Page-level text extractions

_____

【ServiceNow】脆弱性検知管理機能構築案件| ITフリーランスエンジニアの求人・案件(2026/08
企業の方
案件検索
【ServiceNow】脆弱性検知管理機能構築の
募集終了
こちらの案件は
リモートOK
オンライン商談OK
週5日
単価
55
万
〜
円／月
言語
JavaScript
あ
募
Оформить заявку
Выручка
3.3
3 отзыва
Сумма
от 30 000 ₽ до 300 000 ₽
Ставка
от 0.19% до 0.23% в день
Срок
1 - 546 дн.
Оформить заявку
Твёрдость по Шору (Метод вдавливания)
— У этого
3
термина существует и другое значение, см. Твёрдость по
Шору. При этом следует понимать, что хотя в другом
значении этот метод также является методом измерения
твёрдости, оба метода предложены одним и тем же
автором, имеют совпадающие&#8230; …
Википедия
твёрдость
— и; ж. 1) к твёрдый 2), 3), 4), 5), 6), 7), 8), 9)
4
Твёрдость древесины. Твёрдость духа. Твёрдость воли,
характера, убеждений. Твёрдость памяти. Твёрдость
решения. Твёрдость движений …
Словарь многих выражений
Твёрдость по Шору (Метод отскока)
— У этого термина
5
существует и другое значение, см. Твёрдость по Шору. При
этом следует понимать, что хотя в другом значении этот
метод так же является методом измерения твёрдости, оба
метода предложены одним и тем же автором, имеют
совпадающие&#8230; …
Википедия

_____

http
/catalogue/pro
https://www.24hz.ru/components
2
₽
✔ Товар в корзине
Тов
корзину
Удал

_____

Copy each line in the entries above where the word "Шору" shows up.

EXERCISE OUTPUT:
Твёрдость по Шору (Метод вдавливания)
Шору. При этом следует понимать, что хотя в другом
Твёрдость по Шору (Метод отскока)
существует и другое значение, см. Твёрдость по Шору. При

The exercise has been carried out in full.